Take the case of his recent appointments, for instance. Mallam Garba Shehu is his Senior Special Assistant on Media and Publicity. Mr Femi Adesina is his Special Adviser on Media and Publicity. Pray, who is the president’s main spokesman? And why appoint two people to handle the same function? Are we not going back to the same profligacy of the past, contrary to the public perception of Buhari as somebody who loathes waste?
Make no mistake about it, the two appointees are media gurus. I’m happy that they have been called to serve their fatherland. But they could have been given different portfolios. One could be a minister of information while the other remains presidential spokesman.
As if to add insult to injury, the President, the other day, sent a list of 15 aides to the Senate for approval. One wonders what he needs 15 advisers for? Or is it to repay some political debts? Remember that ministers will still be appointed. I thought that the days of job for the boys are over?
Some state governors are already toeing the same line. For instance, Delta State Governor, Ifeanyi Okowa, was reported to have concluded plans to appoint 15 special advisers. Besides, the governor reportedly said he would also appoint one senior political adviser and one political adviser. These appointments, according to him, are part of the strategies by his administration to actualise the agenda of prosperity for all Deltans.
Prosperity indeed! How on earth will appointing a retinue of aides translate into prosperity for all Deltans, nay Nigerians? The major benefit I see in this is the building of stomach infrastructure for the appointees and their cronies and family members.
Our political leaders, especially President Buhari, should realise that many Nigerians expect a lot from them. They should not disappoint them. Already, a number of Nigerians are becoming sceptical about the ability of this new regime to take us to the promised land. There is a disconnect between what was said during campaigns and what is happening now.
Buhari had intimated Nigerians during an interview with a national daily that he would scrap the office of the First Lady if he became the President. This is in line with his public outlook as an anti-corruption and anti-wastage man. But from what we currently hear about the wife, Aisha, Nigerians may be in for a big surprise.

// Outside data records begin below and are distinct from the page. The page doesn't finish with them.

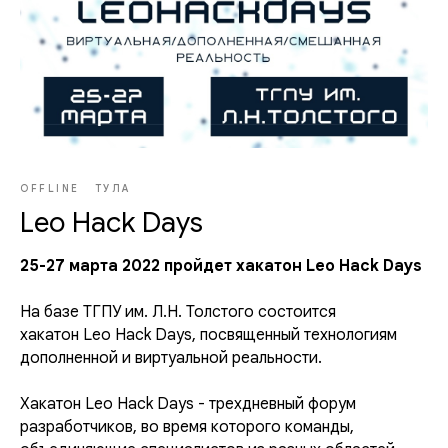
OFFLINE
ТУЛА
Leo Hack Days
25-27 марта 2022 пройдет хакатон Leo Hack Days
На базе ТГПУ им. Л.Н. Толстого состоится
хакатон
Leo
Hack
Days
, посвященный технологиям
дополненной и виртуальной реальности.
Хакатон
Leo
Hack
Days
- трехдневный форум
разработчиков, во время которого команды,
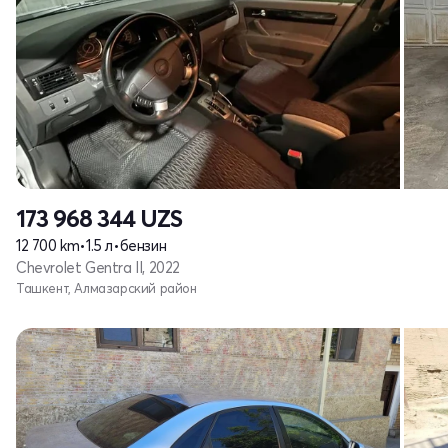
173 968 344
UZS
12 700 km
•
1.5 л
•
бензин
Chevrolet Gentra II, 2022
Ташкент, Алмазарский район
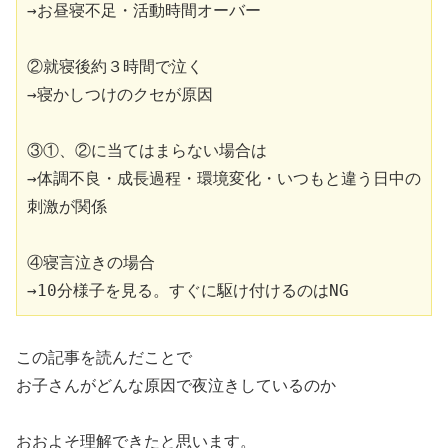
→お昼寝不足・活動時間オーバー
②就寝後約３時間で泣く
→寝かしつけのクセが原因
③①、②に当てはまらない場合は
→体調不良・成長過程・環境変化・いつもと違う日中の
刺激が関係
④寝言泣きの場合
→10分様子を見る。すぐに駆け付けるのはNG
この記事を読んだことで
お子さんがどんな原因で夜泣きしているのか
おおよそ理解できたと思います。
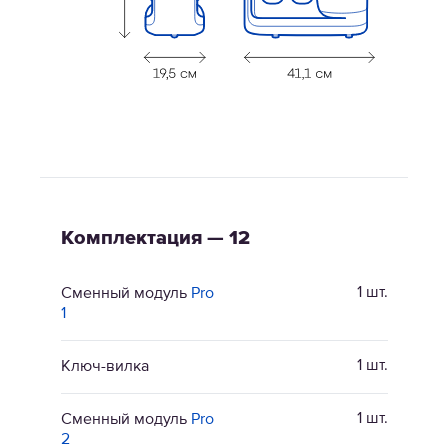
Комплектация — 12
1 шт.
Сменный модуль
Pro
1
1 шт.
Ключ-вилка
1 шт.
Сменный модуль
Pro
2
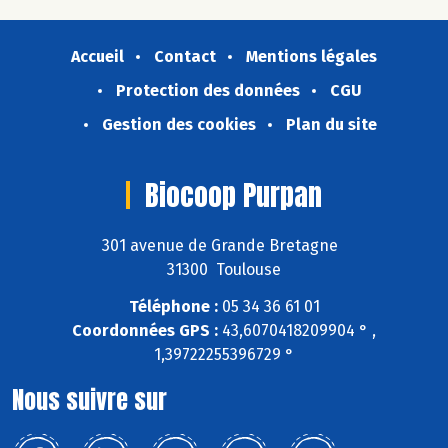
Accueil
Contact
Mentions légales
Protection des données
CGU
Gestion des cookies
Plan du site
Biocoop Purpan
301 avenue de Grande Bretagne
31300 Toulouse
Téléphone :
05 34 36 61 01
Coordonnées GPS :
43,6070418209904 ° ,
1,39722255396729 °
Nous suivre sur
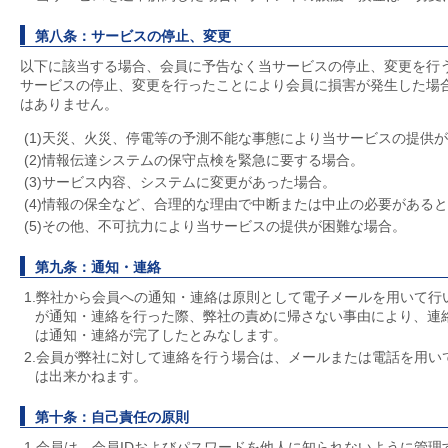
第八条：サービスの停止、変更
以下に該当する場合、会員に予告なく当サービスの停止、変更を行
サービスの停止、変更を行ったことにより会員に損害が発生した場
はありません。
(1)天災、火災、停電等の予測不能な事態により当サービスの提供
(2)情報伝達システムの保守点検を緊急に要する場合。
(3)サービス内容、システムに変更があった場合。
(4)情報の保全など、合理的な理由で中断または中止の必要がある
(5)その他、不可抗力により当サービスの提供が困難な場合。
第九条：通知・連絡
1.弊社から会員への通知・連絡は原則として電子メールを用いて行
が通知・連絡を行った際、弊社の責めに帰さない事由により、連
は通知・連絡が完了したとみなします。
2.会員が弊社に対して連絡を行う場合は、メールまたは電話を用い
は出来かねます。
第十条：自己責任の原則
1.会員は、会員IDおよびパスワードを他人に知られないように管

Aisha was reported to have spotted a Cartier Baignoire Folle 18-carat white gold diamond wristwatch worth 34,500 pounds or N10,453,000 during the inauguration of the new government at Eagle Square, Abuja last Friday. Since this news broke, neither Aisha nor Buhari has denied it. If it is true, then it contrasts sharply with the President’s advertised Spartan lifestyle. It runs contrary to the report that Buhari borrowed money to buy presidential nomination form. The President’s media team needs to clear the air fast on this.

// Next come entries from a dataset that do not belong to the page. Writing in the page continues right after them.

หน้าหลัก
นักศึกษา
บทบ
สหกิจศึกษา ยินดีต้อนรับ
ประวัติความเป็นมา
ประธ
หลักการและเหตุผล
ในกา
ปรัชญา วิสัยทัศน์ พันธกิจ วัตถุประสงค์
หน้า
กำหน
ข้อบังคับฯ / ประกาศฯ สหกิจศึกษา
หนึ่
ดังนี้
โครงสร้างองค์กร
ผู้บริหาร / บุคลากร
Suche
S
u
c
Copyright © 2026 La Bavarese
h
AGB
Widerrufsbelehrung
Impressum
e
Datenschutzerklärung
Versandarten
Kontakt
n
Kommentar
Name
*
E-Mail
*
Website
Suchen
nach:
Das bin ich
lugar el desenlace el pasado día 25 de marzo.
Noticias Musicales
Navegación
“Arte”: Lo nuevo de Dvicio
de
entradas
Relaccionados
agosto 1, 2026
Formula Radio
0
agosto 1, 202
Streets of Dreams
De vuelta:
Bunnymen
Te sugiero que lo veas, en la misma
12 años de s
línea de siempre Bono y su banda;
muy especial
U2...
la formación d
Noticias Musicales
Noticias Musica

The President also needs to address some concerns over the recent declaration of his assets. He had promised during his campaigns that he would declare his assets publicly. But he did that secretly together with the Vice-President, Yemi Osinbajo, to the Code of Conduct Bureau. If the President and his deputy have nothing to hide, they should come clean with an open declaration of their assets.
Already, some civil society groups have sharpened their knives of criticism. One of them, the International Society for Civil Liberties & the Rule of Law (Intersociety), dismissed Buhari administration as parading “the highest assemblage of doyens of corruption in the history of Nigeria.”
In a detailed statement entitled ‘Democracy Day Squandermania: How Nigeria Squandered N105.8 billion ($528 million) on 6,806 Public Officers in Seven Days’, Intersociety noted, “It is heartbreaking that Nigeria, which is a land naturally flowing with milk and honey has been turned into a land flowing with blood and tears, despair, anguish and torture courtesy of governance insanity, naivety and mercantilism; chronically inflicted on it by its 17,500-member criminal governing council.
“The Team Buhari that just came on board with anti-corruption parroting voice as its governance agenda remains the highest assemblage of doyens of corruption in the history of Nigeria dominated by the country’s five leading cartels; and as such, it has earned a new indelible name, All Progressives in Corruption (APC).”
I don’t totally agree with Intersociety. Though a number of corrupt people surrounded Buhari during the campaigns, he is yet to make major appointments and he is yet to stabilise in office. So, it won’t be fair to brand his regime an assemblage of doyens of corruption in the history of Nigeria.
That notwithstanding, the President must do everything possible to stop the looting of our commonwealth in any form. The financial haemorrhage called severance package for some former political office-holders is unacceptable. In the national and state assemblies, in Lagos, Akwa Ibom and some other states, politicians are settling themselves with state resources. Some got houses in choice locations in Abuja and Lagos, cars and jumbo salaries for life. Some settled themselves with television sets, rugs and even kitchen utensils. Our greed knows no bounds.
We should not lose hope, nevertheless. There are still some leaders whose actions are worth commending. For instance, Kaduna State governor, Mallam Nasir el-Rufai, has announced a 50 per cent cut in his salary and that of some other political office-holders in his state. We have already clapped for him.
But we will clap with both hands and legs the day Buhari and the governors will decide to also reject security votes and run a lean, fiscally-disciplined government. Then, and only then will their names be published, not on the debtors list this time, but in our hall of fame.